James Pyles, a Powers Pyles Sutter & Verville co-founder who lobbies for the American Psychoanalytic Association, said privacy breaches erode the confidence people have in the medical community, erecting barriers between patients and doctors. In the case of his client, Pyles said, psychoanalysts can’t do their job without privacy for patients. “The number one priority should be: How do we preserve the patient’s trust?” he said.

Franken hasn’t introduced legislation this Congress regarding the protection of medical information, but he is a co-sponsor of a couple of bills that broadly address data security.

The Personal Data Privacy and Secur­ity Act is one of those measures. The legislation, which is sponsored by Senate Judiciary Chairman Patrick Leahy (D-Vt.), would create standards on how businesses — but not members of the health care community — establish safeguards to protect personal information and notify individuals whose privacy has been breached. The bill also would put in place tougher penalties for individuals who deliberately cover up data breaches, including intrusions into public health information. The House also has bills that concern data protection in a global sense. But none of the measures has received votes in committee.

Stephanie Kennan, who lobbied for CVS and other health care industry clients before leaving Alston & Bird this fall to join McGuireWoods Consulting as a senior vice president, said health care companies are concerned about rules from the pending data-security measures that may compete with existing health-privacy laws. Without a single set of rules, companies would have challenges training employees and could face multiple punishments for one infraction, she said.

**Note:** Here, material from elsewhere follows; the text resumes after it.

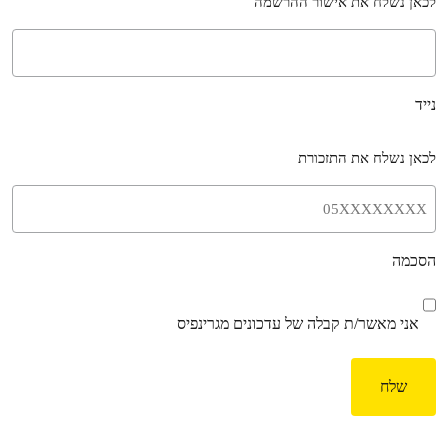
לכאן נשלח את אישור ההרשמה
נייד
לכאן נשלח את התזכורת
הסכמה
אני מאשר/ת קבלה של עדכונים מגרינפיס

“I think one of the things that gets lost in this conversation is companies have to put in place safeguards,” Kennan said.

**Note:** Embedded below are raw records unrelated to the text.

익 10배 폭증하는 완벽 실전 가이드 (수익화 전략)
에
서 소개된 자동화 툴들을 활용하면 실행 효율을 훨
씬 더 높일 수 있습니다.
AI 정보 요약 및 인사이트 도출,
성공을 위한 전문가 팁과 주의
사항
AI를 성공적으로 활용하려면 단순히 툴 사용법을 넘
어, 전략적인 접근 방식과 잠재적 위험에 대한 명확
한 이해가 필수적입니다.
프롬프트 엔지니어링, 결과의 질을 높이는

Congress has tackled health information privacy in a few major bills over the past 15 years.

In 1996, Congress approved the Health Insurance Portability and Accountability Act, or HIPAA, which established standards for health data protection and prohibited health care providers and insurers from disclosing patient information to some third parties without the individual’s permission. Then, in 2009, Congress passed the Health Information Technology for Economic and Clinical Health Act as part of the American Recovery and Reinvestment Act, which made those standards applicable to contractors and ordered health care providers and insurers to let individuals know when their privacy has been breached.

A year later, Congress approved the Patient Protection and Affordable Care Act, President Barack Obama’s sweeping health care legislation, which authorized HHS to create rules for the electronic transmission of health care financial and administrative transactions and requires health plans to certify that they are complying with operating rules and standards for their data by 2013.

The Obama administration now is using monetary incentives to encourage the use of electronic medical records. But by 2015, health care providers who don’t use them will receive less Medicare funding.

Sen. Tom Coburn (R-Okla.), the top Republican on the Senate Judiciary privacy, technology and the law subcommittee, said at Franken’s hearing that mandating electronic health records is expensive and might be a fruitless exercise. The senator is a physician, specializing in family medicine, allergy treatments and obstetrics. “I have a real concern both on the privacy issue, but also the goal we’re trying to accomplish might not be accomplishable,” Coburn said. “There are always going to be people that go around.”